■ Extracted data ■
————————

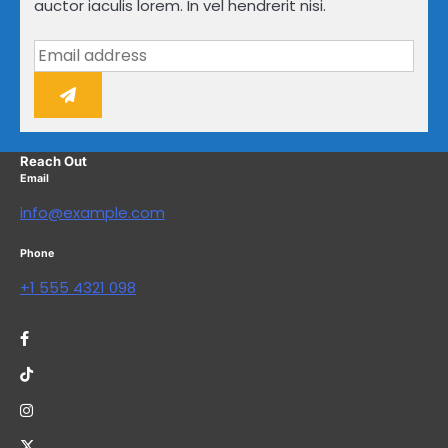
auctor iaculis lorem. In vel hendrerit nisi.
Reach Out
Email
info@example.com
Phone
+1 555 4321 098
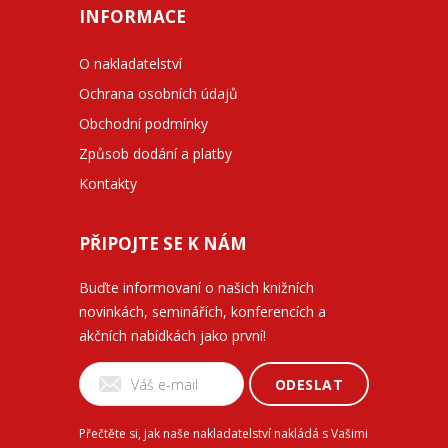
INFORMACE
O nakladatelství
Ochrana osobních údajů
Obchodní podmínky
Způsob dodání a platby
Kontakty
PŘIPOJTE SE K NÁM
Buďte informovaní o našich knižních
novinkách, seminářích, konferencích a
akčních nabídkách jako první!
ODESLAT
Přečtěte si, jak naše nakladatelství nakládá s Vašimi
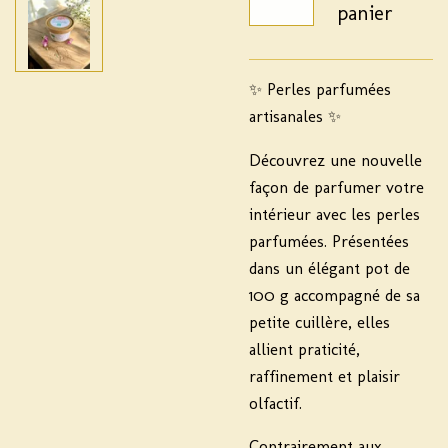
panier
✨
Perles parfumées
artisanales
✨
Découvrez une nouvelle
façon de parfumer votre
intérieur avec les perles
parfumées. Présentées
dans un élégant pot de
100 g accompagné de sa
petite cuillère
, elles
allient praticité,
raffinement et plaisir
olfactif.
Contrairement aux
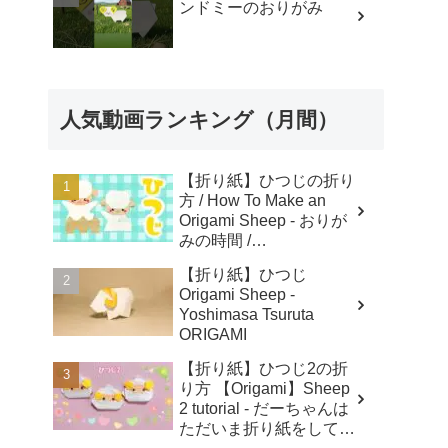
ンドミーのおりがみ
人気動画ランキング（月間）
【折り紙】ひつじの折り
方 / How To Make an
Origami Sheep - おりが
みの時間 /
Origaminojikan
【折り紙】ひつじ
Origami Sheep -
Yoshimasa Tsuruta
ORIGAMI
【折り紙】ひつじ2の折
り方 【Origami】Sheep
2 tutorial - だーちゃんは
ただいま折り紙をしてま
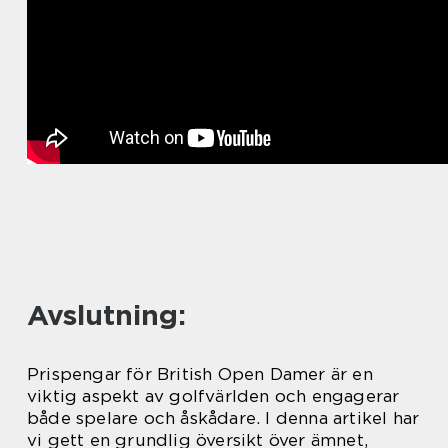
Avslutning:
Prispengar för British Open Damer är en
viktig aspekt av golfvärlden och engagerar
både spelare och åskådare. I denna artikel har
vi gett en grundlig översikt över ämnet,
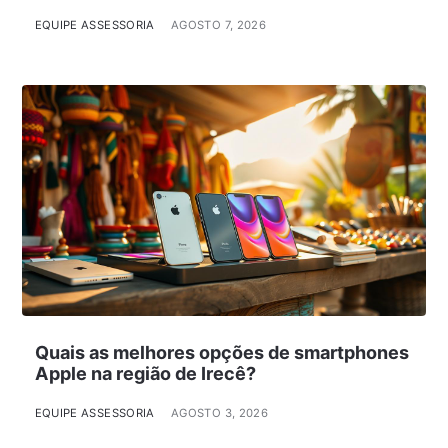
EQUIPE ASSESSORIA
AGOSTO 7, 2026
Quais as melhores opções de smartphones
Apple na região de Irecê?
EQUIPE ASSESSORIA
AGOSTO 3, 2026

————————

■ How to complete this task ■
Where an entry holds a picture, leave the picture out and output the rest exactly.

■ Solution to this task ■
auctor iaculis lorem. In vel hendrerit nisi.
Reach Out
Email
info@example.com
Phone
+1 555 4321 098
INFORMACE
O nakladatelství
Ochrana osobních údajů
Obchodní podmínky
Způsob dodání a platby
Kontakty
PŘIPOJTE SE K NÁM
Buďte informovaní o našich knižních
novinkách, seminářích, konferencích a
akčních nabídkách jako první!
ODESLAT
Přečtěte si, jak naše nakladatelství nakládá s Vašimi
panier
✨
Perles parfumées
artisanales
✨
Découvrez une nouvelle
façon de parfumer votre
intérieur avec les perles
parfumées. Présentées
dans un élégant pot de
100 g accompagné de sa
petite cuillère
, elles
allient praticité,
raffinement et plaisir
olfactif.
Contrairement aux
ンドミーのおりがみ
人気動画ランキング（月間）
【折り紙】ひつじの折り
方 / How To Make an
Origami Sheep - おりが
みの時間 /
Origaminojikan
【折り紙】ひつじ
Origami Sheep -
Yoshimasa Tsuruta
ORIGAMI
【折り紙】ひつじ2の折
り方 【Origami】Sheep
2 tutorial - だーちゃんは
ただいま折り紙をしてま
Avslutning:
Prispengar för British Open Damer är en
viktig aspekt av golfvärlden och engagerar
både spelare och åskådare. I denna artikel har
vi gett en grundlig översikt över ämnet,
EQUIPE ASSESSORIA
AGOSTO 7, 2026
Quais as melhores opções de smartphones
Apple na região de Irecê?
EQUIPE ASSESSORIA
AGOSTO 3, 2026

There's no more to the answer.